But left-wing lawyers ignore foreign law and world opinion when it calls into question liberal policies in the United States. One classic example is the horror that most countries’ courts have for the American practice of letting virtually unguided juries award punitive damages. In most of the world, punitive damages are forbidden. But you will never see a liberal Supreme Court justice talk about “international law” or “international opinion” when it comes to punitive damages, which are sacrosanct in the eyes of some liberal judges.
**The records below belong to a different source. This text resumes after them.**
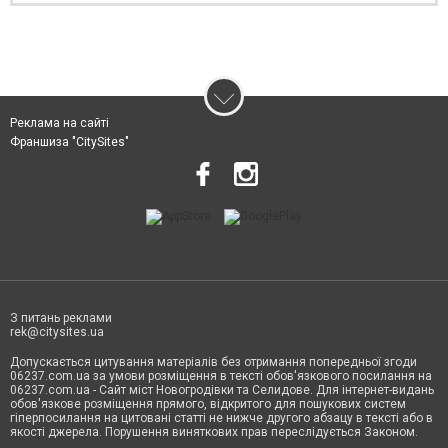
Реклама на сайті
Франшиза "CitySites"
З питань реклами
rek@citysites.ua
Допускається цитування матеріалів без отримання попередньої згоди
06237.com.ua за умови розміщення в тексті обов'язкового посилання на
06237.com.ua - Сайт міст Новогродівки та Селидове. Для інтернет-видань
обов'язкове розміщення прямого, відкритого для пошукових систем
гіперпосилання на цитовані статті не нижче другого абзацу в тексті або в
якості джерела. Порушення виняткових прав переслідується Законом.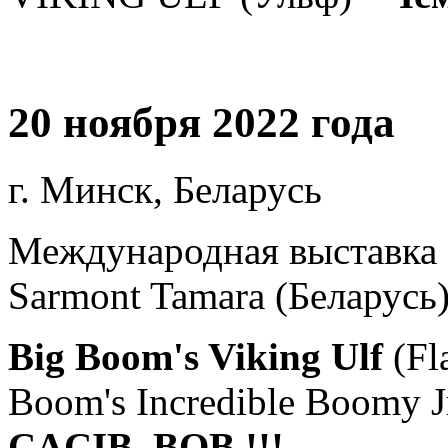
20 ноября 2022 года
г. Минск, Беларусь
Международная выставка 
Sarmont Tamara (Беларусь)
Big Boom's Viking Ulf
(Fl
Boom's Incredible Boomy J
CACIB, ВОВ !!!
Ultimately, even many liberals may come to regret their reliance on “international opinion,” which sets a dangerous precedent for civil liberties. In USA Today, liberal law professor Jonathan Turley discussed how international norms against blasphemy and the “defamation” of religions promoted at the United Nations are undermining freedom of speech and resulting in restrictions on speech perceived as inconsistent with Islam: “Around the world, free speech is being sacrificed on the altar of religion. Whether defined as hate speech, discrimination or simple blasphemy, governments are declaring unlimited free speech as the enemy of freedom of religion.” Turley describes cases such as the arrest of a Dutch cartoonist for depicting Christian and Muslim fundamentalists as zombies; the investigation of an Italian comedian for joking that in 20 years, the Pope will be in hell; the exclusion of a Dutch politician from Britain because he made a movie describing Islam’s holy book as “fascist”; and the prosecution of writers for calling Mohammed a “pedophile” because of his marriage to 6-year-old Aisha (which was consummated when she was 9).

In Canada, hate speech laws passed in the name of “human rights” have been used to punish ministers for anti-gay sermons. In the U.S., college hate-speech and “harassment” codes have been used to discipline students for criticizing affirmative action or homosexuality, or writing about the racial implications of the death penalty. Ironically, hate speech laws have often been used against minorities in the Third World, with prosecutors arguing that advocating the rights of minorities is an inflammatory form of racial separatism.